Extracted page text data

[Start of Attachment]

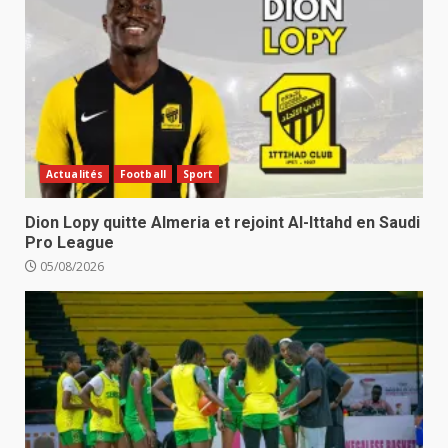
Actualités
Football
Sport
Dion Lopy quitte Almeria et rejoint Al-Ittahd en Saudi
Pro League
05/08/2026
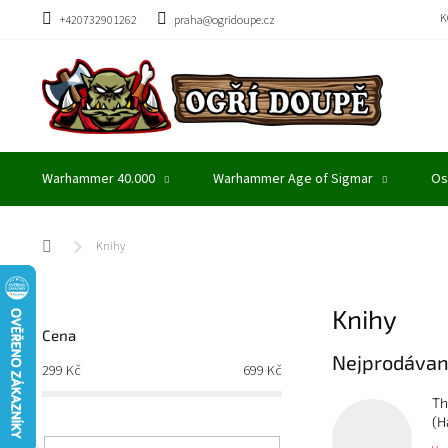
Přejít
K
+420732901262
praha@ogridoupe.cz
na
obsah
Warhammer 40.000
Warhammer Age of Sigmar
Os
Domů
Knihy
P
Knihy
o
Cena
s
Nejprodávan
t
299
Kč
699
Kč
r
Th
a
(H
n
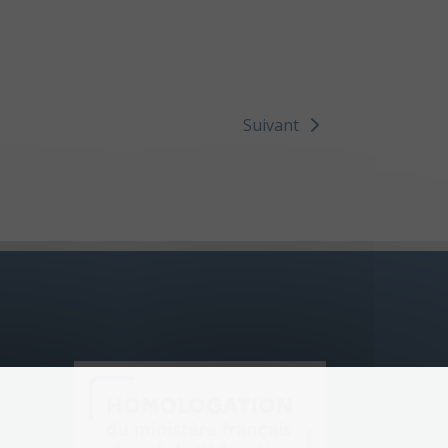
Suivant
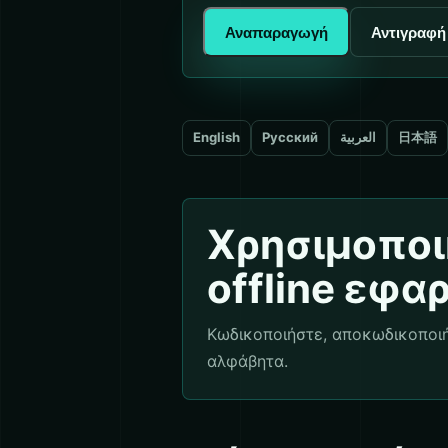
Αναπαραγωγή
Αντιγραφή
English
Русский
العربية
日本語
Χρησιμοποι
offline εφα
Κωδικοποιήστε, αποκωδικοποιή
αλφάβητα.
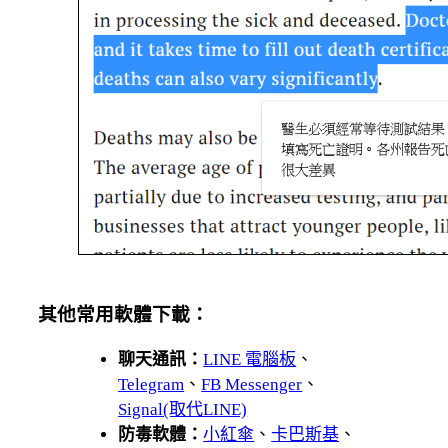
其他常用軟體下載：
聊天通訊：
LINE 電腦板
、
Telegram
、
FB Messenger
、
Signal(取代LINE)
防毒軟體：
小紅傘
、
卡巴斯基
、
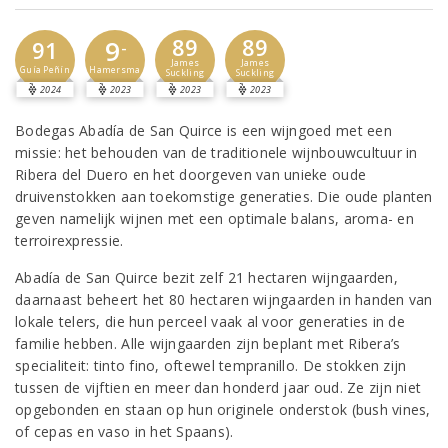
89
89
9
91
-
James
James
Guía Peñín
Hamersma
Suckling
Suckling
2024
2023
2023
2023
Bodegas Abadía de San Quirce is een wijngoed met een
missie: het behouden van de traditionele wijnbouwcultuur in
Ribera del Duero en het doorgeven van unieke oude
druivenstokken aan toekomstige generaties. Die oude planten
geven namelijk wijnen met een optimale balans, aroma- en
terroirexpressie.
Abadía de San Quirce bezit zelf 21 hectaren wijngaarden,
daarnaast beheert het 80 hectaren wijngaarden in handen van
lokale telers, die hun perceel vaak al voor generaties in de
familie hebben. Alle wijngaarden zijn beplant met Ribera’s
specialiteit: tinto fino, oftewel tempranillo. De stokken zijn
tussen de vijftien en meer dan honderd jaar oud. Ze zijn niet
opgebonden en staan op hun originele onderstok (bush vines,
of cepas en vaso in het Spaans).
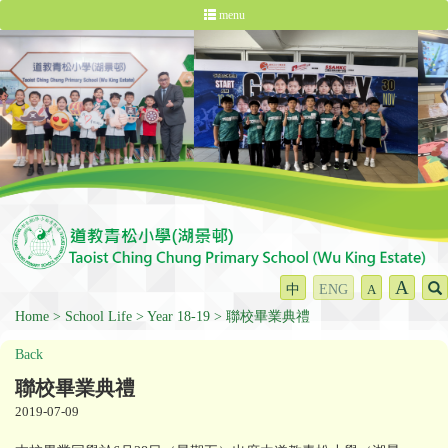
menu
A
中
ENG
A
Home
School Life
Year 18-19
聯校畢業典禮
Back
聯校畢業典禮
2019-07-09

[End of Attachment]

:: Your assignment ::
Leaving every picture out, output the data exactly as it stands.

:: Output of the exercise ::
Actualités
Football
Sport
Dion Lopy quitte Almeria et rejoint Al-Ittahd en Saudi
Pro League
05/08/2026
Přejít
K
+420732901262
praha@ogridoupe.cz
na
obsah
Warhammer 40.000
Warhammer Age of Sigmar
Os
Domů
Knihy
P
Knihy
o
Cena
s
Nejprodávan
t
299
Kč
699
Kč
r
Th
a
(H
n
Suivant
Αναπαραγωγή
Αντιγραφή
English
Русский
العربية
日本語
Χρησιμοποι
offline εφα
Κωδικοποιήστε, αποκωδικοποιή
αλφάβητα.
其他常用軟體下載：
聊天通訊：
LINE 電腦板
、
Telegram
、
FB Messenger
、
Signal(取代LINE)
防毒軟體：
小紅傘
、
卡巴斯基
、
89
89
9
91
-
James
James
Guía Peñín
Hamersma
Suckling
Suckling
2024
2023
2023
2023
Bodegas Abadía de San Quirce is een wijngoed met een
missie: het behouden van de traditionele wijnbouwcultuur in
Ribera del Duero en het doorgeven van unieke oude
druivenstokken aan toekomstige generaties. Die oude planten
geven namelijk wijnen met een optimale balans, aroma- en
terroirexpressie.
Abadía de San Quirce bezit zelf 21 hectaren wijngaarden,
daarnaast beheert het 80 hectaren wijngaarden in handen van
lokale telers, die hun perceel vaak al voor generaties in de
familie hebben. Alle wijngaarden zijn beplant met Ribera’s
specialiteit: tinto fino, oftewel tempranillo. De stokken zijn
tussen de vijftien en meer dan honderd jaar oud. Ze zijn niet
opgebonden en staan op hun originele onderstok (bush vines,
of cepas en vaso in het Spaans).
menu
A
中
ENG
A
Home
School Life
Year 18-19
聯校畢業典禮
Back
聯校畢業典禮
2019-07-09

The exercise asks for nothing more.